Varia conforme o perfil da criança ou adolescente que o interessado se disponibiliza a acolher e o fluxo de crianças que são cadastradas para adoção. Restringir a disponibilidade para o acolhimento apenas de crianças recém-nascidas, implica um tempo significativamente maior.
- Apresentação de criança ou adolescente para adoção e estágio de convivência.
Após a decisão judicial de cadastramento de crianças ou adolescentes para adoção, é realizada a consulta imediatamente do cadastro de pessoas habilitadas para adotar.
Estas são convidadas a conhecerem a história da criança ou adolescente e confirmarem ou não o interesse em conhecê-la com vistas ao acolhimento.
Em se tratando de crianças maiores de um ano é prevista a realização de um estágio de convivência, isto é, uma aproximação gradativa, que é acompanhada pela equipe interprofissional da VIJ-DF. (ECA Art. 46).
- Pedido de adoção.
Após o acolhimento da criança, o adotante deverá:
- Reunir a documentação necessária.
- Protocolar o pedido de adoção, por meio de advogado particular ou da Defensoria Pública da Infância e da Juventude, que atende gratuitamente, na própria VIJ-DF, independentemente do nível de renda.
O advogado ou defensor público solicitará a guarda provisória da criança, até que saia a Sentença de Adoção.
Documentos necessários ao pedido de adoção.

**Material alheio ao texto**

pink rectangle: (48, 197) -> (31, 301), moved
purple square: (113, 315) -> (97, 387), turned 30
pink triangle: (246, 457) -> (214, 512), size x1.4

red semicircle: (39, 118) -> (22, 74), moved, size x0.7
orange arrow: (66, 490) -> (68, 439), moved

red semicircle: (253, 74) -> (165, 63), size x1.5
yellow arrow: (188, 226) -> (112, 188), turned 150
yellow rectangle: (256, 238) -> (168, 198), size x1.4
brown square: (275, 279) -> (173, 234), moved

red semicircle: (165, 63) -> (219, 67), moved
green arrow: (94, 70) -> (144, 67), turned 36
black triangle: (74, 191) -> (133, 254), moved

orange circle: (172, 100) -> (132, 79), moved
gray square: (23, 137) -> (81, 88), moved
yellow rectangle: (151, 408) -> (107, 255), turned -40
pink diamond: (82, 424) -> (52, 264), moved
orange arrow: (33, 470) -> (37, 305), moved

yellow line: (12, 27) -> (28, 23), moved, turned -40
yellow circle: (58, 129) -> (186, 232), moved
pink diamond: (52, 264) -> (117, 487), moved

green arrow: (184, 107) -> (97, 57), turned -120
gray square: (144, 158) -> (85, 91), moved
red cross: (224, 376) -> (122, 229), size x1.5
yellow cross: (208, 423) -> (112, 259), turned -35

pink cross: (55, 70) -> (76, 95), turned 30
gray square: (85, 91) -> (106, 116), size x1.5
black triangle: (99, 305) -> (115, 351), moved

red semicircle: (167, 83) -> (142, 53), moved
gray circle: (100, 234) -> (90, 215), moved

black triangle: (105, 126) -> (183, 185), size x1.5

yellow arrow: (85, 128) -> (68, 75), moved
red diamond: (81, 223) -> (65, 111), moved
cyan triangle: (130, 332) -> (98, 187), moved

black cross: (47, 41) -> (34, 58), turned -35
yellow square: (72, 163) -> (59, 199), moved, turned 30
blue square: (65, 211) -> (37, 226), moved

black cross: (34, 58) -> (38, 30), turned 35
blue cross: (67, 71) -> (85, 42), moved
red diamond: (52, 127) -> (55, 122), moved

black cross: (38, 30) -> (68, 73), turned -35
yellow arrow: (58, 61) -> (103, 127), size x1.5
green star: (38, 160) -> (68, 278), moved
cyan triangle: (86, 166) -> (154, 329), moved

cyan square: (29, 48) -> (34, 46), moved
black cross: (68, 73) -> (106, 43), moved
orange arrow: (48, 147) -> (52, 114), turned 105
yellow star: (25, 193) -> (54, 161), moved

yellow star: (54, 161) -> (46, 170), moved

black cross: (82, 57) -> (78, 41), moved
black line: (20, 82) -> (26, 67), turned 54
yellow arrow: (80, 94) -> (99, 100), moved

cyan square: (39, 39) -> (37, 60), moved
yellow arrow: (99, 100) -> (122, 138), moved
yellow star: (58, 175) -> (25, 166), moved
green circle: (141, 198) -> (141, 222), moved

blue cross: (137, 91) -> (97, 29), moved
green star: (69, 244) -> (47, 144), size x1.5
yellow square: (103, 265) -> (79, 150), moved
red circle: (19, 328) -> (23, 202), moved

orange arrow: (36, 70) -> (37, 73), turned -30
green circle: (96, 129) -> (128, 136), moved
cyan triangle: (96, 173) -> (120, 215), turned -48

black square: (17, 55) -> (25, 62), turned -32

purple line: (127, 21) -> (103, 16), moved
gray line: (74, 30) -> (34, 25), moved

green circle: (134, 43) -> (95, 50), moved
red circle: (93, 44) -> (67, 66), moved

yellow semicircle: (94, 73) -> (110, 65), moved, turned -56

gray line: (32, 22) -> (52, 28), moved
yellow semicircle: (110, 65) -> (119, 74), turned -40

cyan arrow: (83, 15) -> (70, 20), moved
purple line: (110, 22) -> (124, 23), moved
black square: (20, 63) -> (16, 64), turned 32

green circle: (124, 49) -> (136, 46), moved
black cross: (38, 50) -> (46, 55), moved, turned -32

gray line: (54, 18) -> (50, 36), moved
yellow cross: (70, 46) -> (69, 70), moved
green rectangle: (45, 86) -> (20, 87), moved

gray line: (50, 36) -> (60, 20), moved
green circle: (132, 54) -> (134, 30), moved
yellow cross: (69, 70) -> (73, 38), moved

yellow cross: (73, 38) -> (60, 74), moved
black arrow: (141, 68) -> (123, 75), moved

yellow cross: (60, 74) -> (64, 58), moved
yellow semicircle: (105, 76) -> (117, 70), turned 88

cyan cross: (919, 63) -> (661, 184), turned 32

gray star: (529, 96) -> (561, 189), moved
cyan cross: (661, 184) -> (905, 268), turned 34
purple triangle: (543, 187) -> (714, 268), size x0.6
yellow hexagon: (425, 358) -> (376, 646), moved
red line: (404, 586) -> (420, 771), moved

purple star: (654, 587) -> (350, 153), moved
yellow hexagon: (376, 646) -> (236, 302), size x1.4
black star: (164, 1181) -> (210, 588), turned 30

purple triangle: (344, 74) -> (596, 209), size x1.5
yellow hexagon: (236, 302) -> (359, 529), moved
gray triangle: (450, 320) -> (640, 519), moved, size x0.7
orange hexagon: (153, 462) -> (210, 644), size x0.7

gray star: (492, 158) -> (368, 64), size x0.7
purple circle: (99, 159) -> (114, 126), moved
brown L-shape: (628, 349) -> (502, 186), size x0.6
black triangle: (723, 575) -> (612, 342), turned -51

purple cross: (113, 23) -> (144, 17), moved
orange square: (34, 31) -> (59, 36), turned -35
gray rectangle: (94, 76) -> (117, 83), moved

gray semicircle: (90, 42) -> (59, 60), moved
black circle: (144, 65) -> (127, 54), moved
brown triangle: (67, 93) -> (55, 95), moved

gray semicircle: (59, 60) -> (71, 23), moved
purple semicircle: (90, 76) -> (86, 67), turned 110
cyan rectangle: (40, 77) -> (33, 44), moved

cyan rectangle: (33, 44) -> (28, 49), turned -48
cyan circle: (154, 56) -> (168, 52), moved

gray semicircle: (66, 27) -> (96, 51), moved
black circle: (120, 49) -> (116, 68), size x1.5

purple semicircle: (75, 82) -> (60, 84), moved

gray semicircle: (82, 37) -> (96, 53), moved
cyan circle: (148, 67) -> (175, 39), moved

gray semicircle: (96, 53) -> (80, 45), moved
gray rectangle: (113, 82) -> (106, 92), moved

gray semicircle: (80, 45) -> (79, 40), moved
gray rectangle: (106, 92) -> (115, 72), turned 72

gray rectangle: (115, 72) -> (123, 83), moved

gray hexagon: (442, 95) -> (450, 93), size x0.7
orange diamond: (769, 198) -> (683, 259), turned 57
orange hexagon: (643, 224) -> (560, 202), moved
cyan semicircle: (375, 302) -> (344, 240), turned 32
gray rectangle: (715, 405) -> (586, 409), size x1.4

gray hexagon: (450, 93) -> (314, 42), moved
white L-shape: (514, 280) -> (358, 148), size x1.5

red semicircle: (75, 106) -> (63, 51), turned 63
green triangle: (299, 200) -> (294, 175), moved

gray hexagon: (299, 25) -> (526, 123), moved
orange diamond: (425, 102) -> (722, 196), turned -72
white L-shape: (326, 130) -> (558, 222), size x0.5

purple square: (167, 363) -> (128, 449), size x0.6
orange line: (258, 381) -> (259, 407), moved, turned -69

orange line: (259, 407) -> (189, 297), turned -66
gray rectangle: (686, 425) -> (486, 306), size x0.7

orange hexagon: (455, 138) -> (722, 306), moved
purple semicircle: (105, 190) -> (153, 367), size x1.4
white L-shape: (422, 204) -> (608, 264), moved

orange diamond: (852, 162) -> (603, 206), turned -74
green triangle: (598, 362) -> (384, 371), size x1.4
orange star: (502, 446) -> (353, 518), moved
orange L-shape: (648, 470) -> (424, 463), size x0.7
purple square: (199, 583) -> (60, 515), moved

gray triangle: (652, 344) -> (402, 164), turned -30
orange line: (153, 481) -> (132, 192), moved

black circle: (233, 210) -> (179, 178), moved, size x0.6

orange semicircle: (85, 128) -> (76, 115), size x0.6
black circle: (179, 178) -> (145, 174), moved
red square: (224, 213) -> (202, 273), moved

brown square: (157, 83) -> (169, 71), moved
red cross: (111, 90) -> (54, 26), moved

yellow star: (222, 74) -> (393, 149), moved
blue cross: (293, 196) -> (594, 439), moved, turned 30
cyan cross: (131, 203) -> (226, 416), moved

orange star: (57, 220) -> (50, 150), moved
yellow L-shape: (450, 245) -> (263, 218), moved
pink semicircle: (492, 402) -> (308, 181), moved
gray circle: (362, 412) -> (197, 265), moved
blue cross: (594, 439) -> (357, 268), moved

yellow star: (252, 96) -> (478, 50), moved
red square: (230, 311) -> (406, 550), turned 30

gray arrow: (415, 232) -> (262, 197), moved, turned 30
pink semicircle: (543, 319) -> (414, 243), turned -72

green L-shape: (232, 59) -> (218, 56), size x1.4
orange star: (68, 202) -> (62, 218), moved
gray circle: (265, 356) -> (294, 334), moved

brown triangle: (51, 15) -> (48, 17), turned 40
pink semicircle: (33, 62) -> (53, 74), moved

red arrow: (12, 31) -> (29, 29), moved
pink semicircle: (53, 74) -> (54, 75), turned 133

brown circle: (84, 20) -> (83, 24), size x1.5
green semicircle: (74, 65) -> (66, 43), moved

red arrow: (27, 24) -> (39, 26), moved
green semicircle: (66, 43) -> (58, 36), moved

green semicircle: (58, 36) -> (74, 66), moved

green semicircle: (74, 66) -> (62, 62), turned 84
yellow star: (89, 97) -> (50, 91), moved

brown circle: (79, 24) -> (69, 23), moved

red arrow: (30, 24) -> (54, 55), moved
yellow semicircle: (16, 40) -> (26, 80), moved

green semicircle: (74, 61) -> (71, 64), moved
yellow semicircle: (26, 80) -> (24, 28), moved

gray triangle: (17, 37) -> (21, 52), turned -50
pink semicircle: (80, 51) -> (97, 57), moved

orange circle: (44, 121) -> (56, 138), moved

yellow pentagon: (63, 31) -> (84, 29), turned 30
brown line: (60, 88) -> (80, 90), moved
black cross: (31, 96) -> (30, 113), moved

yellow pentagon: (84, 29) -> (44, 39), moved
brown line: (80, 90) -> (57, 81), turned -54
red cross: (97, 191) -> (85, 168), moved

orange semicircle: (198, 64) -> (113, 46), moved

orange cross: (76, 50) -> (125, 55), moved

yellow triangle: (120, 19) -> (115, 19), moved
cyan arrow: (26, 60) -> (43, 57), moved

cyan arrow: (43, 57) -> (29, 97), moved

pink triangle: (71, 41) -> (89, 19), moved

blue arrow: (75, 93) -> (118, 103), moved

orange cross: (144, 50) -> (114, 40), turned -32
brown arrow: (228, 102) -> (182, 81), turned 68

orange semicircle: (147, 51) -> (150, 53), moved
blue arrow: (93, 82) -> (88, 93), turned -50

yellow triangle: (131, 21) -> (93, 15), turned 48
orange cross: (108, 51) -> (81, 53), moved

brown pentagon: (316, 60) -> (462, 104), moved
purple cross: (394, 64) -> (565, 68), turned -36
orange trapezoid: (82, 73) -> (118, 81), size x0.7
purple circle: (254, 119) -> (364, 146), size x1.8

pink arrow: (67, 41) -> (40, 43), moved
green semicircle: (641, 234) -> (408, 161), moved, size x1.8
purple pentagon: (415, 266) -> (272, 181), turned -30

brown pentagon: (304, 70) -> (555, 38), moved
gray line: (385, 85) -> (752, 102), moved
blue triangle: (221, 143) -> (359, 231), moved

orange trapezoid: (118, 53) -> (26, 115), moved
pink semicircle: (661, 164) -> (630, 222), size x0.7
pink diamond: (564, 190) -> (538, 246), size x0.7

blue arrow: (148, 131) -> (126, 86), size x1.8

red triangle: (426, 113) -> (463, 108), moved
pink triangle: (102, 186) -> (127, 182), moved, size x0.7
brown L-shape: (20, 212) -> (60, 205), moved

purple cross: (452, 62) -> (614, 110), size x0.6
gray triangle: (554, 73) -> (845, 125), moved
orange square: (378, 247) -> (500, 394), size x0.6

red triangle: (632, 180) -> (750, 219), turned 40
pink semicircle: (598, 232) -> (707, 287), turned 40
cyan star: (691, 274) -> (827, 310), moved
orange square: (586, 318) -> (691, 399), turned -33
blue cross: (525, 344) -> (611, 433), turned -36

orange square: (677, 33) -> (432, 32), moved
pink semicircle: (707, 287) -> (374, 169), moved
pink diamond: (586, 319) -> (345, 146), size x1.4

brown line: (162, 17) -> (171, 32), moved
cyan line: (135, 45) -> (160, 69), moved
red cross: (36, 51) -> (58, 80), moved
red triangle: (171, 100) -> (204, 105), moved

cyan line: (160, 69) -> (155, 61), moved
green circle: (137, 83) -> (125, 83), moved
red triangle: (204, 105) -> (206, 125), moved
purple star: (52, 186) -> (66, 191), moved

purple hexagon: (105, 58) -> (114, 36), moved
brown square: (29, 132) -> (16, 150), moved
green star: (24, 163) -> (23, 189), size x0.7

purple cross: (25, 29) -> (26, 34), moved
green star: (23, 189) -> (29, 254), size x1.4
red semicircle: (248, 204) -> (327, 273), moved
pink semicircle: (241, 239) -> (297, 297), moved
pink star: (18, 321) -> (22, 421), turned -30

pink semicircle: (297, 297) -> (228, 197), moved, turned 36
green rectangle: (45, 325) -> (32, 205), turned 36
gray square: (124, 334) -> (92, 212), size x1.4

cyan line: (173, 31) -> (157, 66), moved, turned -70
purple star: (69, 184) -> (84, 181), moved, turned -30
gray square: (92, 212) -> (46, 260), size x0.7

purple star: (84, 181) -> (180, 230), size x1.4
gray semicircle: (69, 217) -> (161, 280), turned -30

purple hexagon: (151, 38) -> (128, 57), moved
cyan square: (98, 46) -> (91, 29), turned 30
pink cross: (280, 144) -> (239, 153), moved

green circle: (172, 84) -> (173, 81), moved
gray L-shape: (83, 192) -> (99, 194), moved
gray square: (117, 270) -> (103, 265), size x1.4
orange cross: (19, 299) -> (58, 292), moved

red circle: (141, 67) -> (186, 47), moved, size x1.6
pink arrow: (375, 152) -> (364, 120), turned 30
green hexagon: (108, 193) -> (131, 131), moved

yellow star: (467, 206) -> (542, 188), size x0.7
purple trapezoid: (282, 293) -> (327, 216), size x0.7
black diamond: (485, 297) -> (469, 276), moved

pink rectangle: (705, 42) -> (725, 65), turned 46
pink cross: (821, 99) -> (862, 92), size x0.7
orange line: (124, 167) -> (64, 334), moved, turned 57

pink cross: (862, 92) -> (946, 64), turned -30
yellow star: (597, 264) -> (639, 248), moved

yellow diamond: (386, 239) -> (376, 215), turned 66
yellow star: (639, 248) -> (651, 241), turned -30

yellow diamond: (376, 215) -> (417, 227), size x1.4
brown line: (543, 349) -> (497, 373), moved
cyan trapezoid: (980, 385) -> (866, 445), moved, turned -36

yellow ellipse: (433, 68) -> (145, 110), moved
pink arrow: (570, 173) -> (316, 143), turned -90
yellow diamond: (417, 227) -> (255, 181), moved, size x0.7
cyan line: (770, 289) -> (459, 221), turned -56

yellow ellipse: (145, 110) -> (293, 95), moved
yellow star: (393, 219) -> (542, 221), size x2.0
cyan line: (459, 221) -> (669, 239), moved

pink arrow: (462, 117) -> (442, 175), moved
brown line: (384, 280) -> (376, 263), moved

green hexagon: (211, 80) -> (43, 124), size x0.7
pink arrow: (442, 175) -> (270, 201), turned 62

- Carteira de identidade do(s) requerente(s) (cópia);
- Certidão de casamento ou Declaração de Convivência Marital;
- Declaração dos pais ou responsáveis pela criança/adolescente consentindo com a adoção, com firma reconhecida em cartório;
- Declaração de Escolaridade da criança/adolescente;
- Cartão de vacina da criança/adolescente;
- Declaração da existência de bens, direitos ou rendimentos relativos à criança/adolescente;
- Registro de nascimento da criança/adolescente, se houver, ou Declaração de Nascido Vivo;
- Comprovante de residência;
- Endereço dos Genitores da criança/adolescente, se houver.
Interessados em Entregar para Adoção
As mães ou familiares que se encontrem em situação de potencial entrega da criança ou adolescente em adoção devem procurar a equipe interprofissional da Seção de Adoção da VIJ-DF.
Em caso de criança ainda em gestação, é importante que procurem a VIJ antes do nascimento, a fim de receberem melhor acompanhamento psicológico e orientação da equipe interprofissional da Seção de Adoção. Após o nascimento, ainda no Hospital, a VIJ-DF deverá ser imediatamente comunicada e a mãe, após a alta hospitalar, deverá se pronunciar perante o Juiz quanto à sua renúncia do poder familiar. Caso confirmada a entrega em adoção, a criança será imediatamente cadastrada para entrega a requerente habilitado.